■ WORK TASK: Would you copy out the whole listing exactly as given?

■ MATERIAL TO PROCESS:
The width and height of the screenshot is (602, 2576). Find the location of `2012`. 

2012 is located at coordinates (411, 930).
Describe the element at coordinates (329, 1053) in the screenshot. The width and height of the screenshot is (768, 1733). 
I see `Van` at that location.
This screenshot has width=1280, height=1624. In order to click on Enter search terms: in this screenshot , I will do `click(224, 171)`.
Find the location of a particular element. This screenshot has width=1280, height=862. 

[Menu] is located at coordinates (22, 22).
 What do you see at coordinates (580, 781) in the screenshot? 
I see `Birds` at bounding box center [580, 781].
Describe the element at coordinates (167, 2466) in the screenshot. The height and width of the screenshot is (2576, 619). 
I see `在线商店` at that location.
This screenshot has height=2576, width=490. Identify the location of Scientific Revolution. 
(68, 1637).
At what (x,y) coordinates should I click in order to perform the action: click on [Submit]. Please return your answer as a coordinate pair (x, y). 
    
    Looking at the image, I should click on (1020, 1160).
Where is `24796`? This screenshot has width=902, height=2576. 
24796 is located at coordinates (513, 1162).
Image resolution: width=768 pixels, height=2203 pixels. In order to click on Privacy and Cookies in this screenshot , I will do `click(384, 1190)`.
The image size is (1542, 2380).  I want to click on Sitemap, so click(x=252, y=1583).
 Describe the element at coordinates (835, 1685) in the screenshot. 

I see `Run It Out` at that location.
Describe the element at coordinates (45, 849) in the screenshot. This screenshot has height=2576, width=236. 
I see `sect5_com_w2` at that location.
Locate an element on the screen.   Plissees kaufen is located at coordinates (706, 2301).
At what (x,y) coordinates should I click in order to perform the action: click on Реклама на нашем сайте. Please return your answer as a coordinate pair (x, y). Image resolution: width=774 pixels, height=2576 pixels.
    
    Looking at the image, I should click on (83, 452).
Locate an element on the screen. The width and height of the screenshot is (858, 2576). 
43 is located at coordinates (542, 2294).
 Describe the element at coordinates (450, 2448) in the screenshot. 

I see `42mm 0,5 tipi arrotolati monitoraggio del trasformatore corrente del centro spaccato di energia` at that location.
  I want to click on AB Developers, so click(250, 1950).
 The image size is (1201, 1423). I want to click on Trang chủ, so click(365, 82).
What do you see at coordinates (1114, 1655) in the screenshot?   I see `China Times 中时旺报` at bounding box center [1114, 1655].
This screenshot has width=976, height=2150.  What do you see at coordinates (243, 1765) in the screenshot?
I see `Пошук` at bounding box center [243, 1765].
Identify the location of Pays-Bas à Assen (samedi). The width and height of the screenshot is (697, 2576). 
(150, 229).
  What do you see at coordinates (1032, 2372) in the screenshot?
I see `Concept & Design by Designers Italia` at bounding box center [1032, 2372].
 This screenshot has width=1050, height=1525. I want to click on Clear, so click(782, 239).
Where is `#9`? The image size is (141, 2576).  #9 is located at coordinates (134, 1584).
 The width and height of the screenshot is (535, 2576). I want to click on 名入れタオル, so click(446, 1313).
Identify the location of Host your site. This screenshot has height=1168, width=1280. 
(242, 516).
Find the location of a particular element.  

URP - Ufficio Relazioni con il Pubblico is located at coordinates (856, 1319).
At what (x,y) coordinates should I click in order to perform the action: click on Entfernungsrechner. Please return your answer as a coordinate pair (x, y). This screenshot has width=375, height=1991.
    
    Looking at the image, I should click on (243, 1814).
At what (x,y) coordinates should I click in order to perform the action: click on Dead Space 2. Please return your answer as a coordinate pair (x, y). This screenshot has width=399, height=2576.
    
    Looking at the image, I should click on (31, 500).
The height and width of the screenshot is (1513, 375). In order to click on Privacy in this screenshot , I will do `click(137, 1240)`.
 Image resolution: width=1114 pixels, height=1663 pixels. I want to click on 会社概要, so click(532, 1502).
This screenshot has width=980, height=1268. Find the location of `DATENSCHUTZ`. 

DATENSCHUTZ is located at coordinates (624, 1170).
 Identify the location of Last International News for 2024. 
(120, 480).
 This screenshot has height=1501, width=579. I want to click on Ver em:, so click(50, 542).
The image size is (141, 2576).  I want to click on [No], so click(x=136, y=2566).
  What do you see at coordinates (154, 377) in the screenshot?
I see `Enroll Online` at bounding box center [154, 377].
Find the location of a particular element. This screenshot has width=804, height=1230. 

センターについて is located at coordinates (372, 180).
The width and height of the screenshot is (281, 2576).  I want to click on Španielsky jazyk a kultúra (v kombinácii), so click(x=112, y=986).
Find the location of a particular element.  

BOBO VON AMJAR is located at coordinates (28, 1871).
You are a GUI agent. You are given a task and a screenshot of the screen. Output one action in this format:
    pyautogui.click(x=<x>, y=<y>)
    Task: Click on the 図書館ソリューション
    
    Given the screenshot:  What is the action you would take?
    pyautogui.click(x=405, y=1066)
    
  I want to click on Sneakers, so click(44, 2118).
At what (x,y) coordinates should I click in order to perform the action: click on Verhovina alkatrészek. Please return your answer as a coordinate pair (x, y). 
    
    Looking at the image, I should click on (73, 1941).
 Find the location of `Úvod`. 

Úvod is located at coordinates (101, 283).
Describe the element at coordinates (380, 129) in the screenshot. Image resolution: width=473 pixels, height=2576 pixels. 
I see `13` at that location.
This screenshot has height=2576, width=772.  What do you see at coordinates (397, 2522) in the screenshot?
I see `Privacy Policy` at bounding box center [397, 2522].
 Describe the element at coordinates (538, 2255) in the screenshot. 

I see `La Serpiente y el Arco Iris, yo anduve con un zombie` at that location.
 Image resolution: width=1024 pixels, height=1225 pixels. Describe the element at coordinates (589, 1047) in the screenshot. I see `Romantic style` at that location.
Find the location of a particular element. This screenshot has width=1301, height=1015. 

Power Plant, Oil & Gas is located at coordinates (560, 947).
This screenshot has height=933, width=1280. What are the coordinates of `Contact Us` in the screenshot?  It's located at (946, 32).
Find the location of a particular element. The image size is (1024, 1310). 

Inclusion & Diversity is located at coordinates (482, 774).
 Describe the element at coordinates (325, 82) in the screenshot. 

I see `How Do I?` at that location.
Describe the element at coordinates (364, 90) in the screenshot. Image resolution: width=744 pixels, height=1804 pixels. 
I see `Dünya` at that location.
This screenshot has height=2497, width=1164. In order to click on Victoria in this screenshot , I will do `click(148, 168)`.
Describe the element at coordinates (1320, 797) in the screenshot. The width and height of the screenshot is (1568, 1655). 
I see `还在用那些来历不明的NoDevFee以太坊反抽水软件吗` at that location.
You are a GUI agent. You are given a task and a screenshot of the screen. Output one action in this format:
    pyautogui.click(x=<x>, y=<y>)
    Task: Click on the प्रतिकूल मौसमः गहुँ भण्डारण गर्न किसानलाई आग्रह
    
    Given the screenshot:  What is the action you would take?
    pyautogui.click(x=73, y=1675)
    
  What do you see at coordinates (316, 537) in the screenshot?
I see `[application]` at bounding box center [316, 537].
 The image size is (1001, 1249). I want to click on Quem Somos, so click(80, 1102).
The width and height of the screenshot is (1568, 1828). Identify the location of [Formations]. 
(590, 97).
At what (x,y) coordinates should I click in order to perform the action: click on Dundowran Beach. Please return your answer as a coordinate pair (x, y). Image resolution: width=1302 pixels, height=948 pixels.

■ SOLUTION FOR THIS PROBLEM:
The width and height of the screenshot is (602, 2576). Find the location of `2012`. 

2012 is located at coordinates (411, 930).
Describe the element at coordinates (329, 1053) in the screenshot. The width and height of the screenshot is (768, 1733). 
I see `Van` at that location.
This screenshot has width=1280, height=1624. In order to click on Enter search terms: in this screenshot , I will do `click(224, 171)`.
Find the location of a particular element. This screenshot has width=1280, height=862. 

[Menu] is located at coordinates (22, 22).
 What do you see at coordinates (580, 781) in the screenshot? 
I see `Birds` at bounding box center [580, 781].
Describe the element at coordinates (167, 2466) in the screenshot. The height and width of the screenshot is (2576, 619). 
I see `在线商店` at that location.
This screenshot has height=2576, width=490. Identify the location of Scientific Revolution. 
(68, 1637).
At what (x,y) coordinates should I click in order to perform the action: click on [Submit]. Please return your answer as a coordinate pair (x, y). 
    
    Looking at the image, I should click on (1020, 1160).
Where is `24796`? This screenshot has width=902, height=2576. 
24796 is located at coordinates (513, 1162).
Image resolution: width=768 pixels, height=2203 pixels. In order to click on Privacy and Cookies in this screenshot , I will do `click(384, 1190)`.
The image size is (1542, 2380).  I want to click on Sitemap, so click(x=252, y=1583).
 Describe the element at coordinates (835, 1685) in the screenshot. 

I see `Run It Out` at that location.
Describe the element at coordinates (45, 849) in the screenshot. This screenshot has height=2576, width=236. 
I see `sect5_com_w2` at that location.
Locate an element on the screen.   Plissees kaufen is located at coordinates (706, 2301).
At what (x,y) coordinates should I click in order to perform the action: click on Реклама на нашем сайте. Please return your answer as a coordinate pair (x, y). Image resolution: width=774 pixels, height=2576 pixels.
    
    Looking at the image, I should click on (83, 452).
Locate an element on the screen. The width and height of the screenshot is (858, 2576). 
43 is located at coordinates (542, 2294).
 Describe the element at coordinates (450, 2448) in the screenshot. 

I see `42mm 0,5 tipi arrotolati monitoraggio del trasformatore corrente del centro spaccato di energia` at that location.
  I want to click on AB Developers, so click(250, 1950).
 The image size is (1201, 1423). I want to click on Trang chủ, so click(365, 82).
What do you see at coordinates (1114, 1655) in the screenshot?   I see `China Times 中时旺报` at bounding box center [1114, 1655].
This screenshot has width=976, height=2150.  What do you see at coordinates (243, 1765) in the screenshot?
I see `Пошук` at bounding box center [243, 1765].
Identify the location of Pays-Bas à Assen (samedi). The width and height of the screenshot is (697, 2576). 
(150, 229).
  What do you see at coordinates (1032, 2372) in the screenshot?
I see `Concept & Design by Designers Italia` at bounding box center [1032, 2372].
 This screenshot has width=1050, height=1525. I want to click on Clear, so click(782, 239).
Where is `#9`? The image size is (141, 2576).  #9 is located at coordinates (134, 1584).
 The width and height of the screenshot is (535, 2576). I want to click on 名入れタオル, so click(446, 1313).
Identify the location of Host your site. This screenshot has height=1168, width=1280. 
(242, 516).
Find the location of a particular element.  

URP - Ufficio Relazioni con il Pubblico is located at coordinates (856, 1319).
At what (x,y) coordinates should I click in order to perform the action: click on Entfernungsrechner. Please return your answer as a coordinate pair (x, y). This screenshot has width=375, height=1991.
    
    Looking at the image, I should click on (243, 1814).
At what (x,y) coordinates should I click in order to perform the action: click on Dead Space 2. Please return your answer as a coordinate pair (x, y). This screenshot has width=399, height=2576.
    
    Looking at the image, I should click on (31, 500).
The height and width of the screenshot is (1513, 375). In order to click on Privacy in this screenshot , I will do `click(137, 1240)`.
 Image resolution: width=1114 pixels, height=1663 pixels. I want to click on 会社概要, so click(532, 1502).
This screenshot has width=980, height=1268. Find the location of `DATENSCHUTZ`. 

DATENSCHUTZ is located at coordinates (624, 1170).
 Identify the location of Last International News for 2024. 
(120, 480).
 This screenshot has height=1501, width=579. I want to click on Ver em:, so click(50, 542).
The image size is (141, 2576).  I want to click on [No], so click(x=136, y=2566).
  What do you see at coordinates (154, 377) in the screenshot?
I see `Enroll Online` at bounding box center [154, 377].
Find the location of a particular element. This screenshot has width=804, height=1230. 

センターについて is located at coordinates (372, 180).
The width and height of the screenshot is (281, 2576).  I want to click on Španielsky jazyk a kultúra (v kombinácii), so click(x=112, y=986).
Find the location of a particular element.  

BOBO VON AMJAR is located at coordinates (28, 1871).
You are a GUI agent. You are given a task and a screenshot of the screen. Output one action in this format:
    pyautogui.click(x=<x>, y=<y>)
    Task: Click on the 図書館ソリューション
    
    Given the screenshot:  What is the action you would take?
    pyautogui.click(x=405, y=1066)
    
  I want to click on Sneakers, so click(44, 2118).
At what (x,y) coordinates should I click in order to perform the action: click on Verhovina alkatrészek. Please return your answer as a coordinate pair (x, y). 
    
    Looking at the image, I should click on (73, 1941).
 Find the location of `Úvod`. 

Úvod is located at coordinates (101, 283).
Describe the element at coordinates (380, 129) in the screenshot. Image resolution: width=473 pixels, height=2576 pixels. 
I see `13` at that location.
This screenshot has height=2576, width=772.  What do you see at coordinates (397, 2522) in the screenshot?
I see `Privacy Policy` at bounding box center [397, 2522].
 Describe the element at coordinates (538, 2255) in the screenshot. 

I see `La Serpiente y el Arco Iris, yo anduve con un zombie` at that location.
 Image resolution: width=1024 pixels, height=1225 pixels. Describe the element at coordinates (589, 1047) in the screenshot. I see `Romantic style` at that location.
Find the location of a particular element. This screenshot has width=1301, height=1015. 

Power Plant, Oil & Gas is located at coordinates (560, 947).
This screenshot has height=933, width=1280. What are the coordinates of `Contact Us` in the screenshot?  It's located at (946, 32).
Find the location of a particular element. The image size is (1024, 1310). 

Inclusion & Diversity is located at coordinates (482, 774).
 Describe the element at coordinates (325, 82) in the screenshot. 

I see `How Do I?` at that location.
Describe the element at coordinates (364, 90) in the screenshot. Image resolution: width=744 pixels, height=1804 pixels. 
I see `Dünya` at that location.
This screenshot has height=2497, width=1164. In order to click on Victoria in this screenshot , I will do `click(148, 168)`.
Describe the element at coordinates (1320, 797) in the screenshot. The width and height of the screenshot is (1568, 1655). 
I see `还在用那些来历不明的NoDevFee以太坊反抽水软件吗` at that location.
You are a GUI agent. You are given a task and a screenshot of the screen. Output one action in this format:
    pyautogui.click(x=<x>, y=<y>)
    Task: Click on the प्रतिकूल मौसमः गहुँ भण्डारण गर्न किसानलाई आग्रह
    
    Given the screenshot:  What is the action you would take?
    pyautogui.click(x=73, y=1675)
    
  What do you see at coordinates (316, 537) in the screenshot?
I see `[application]` at bounding box center [316, 537].
 The image size is (1001, 1249). I want to click on Quem Somos, so click(80, 1102).
The width and height of the screenshot is (1568, 1828). Identify the location of [Formations]. 
(590, 97).
At what (x,y) coordinates should I click in order to perform the action: click on Dundowran Beach. Please return your answer as a coordinate pair (x, y). Image resolution: width=1302 pixels, height=948 pixels.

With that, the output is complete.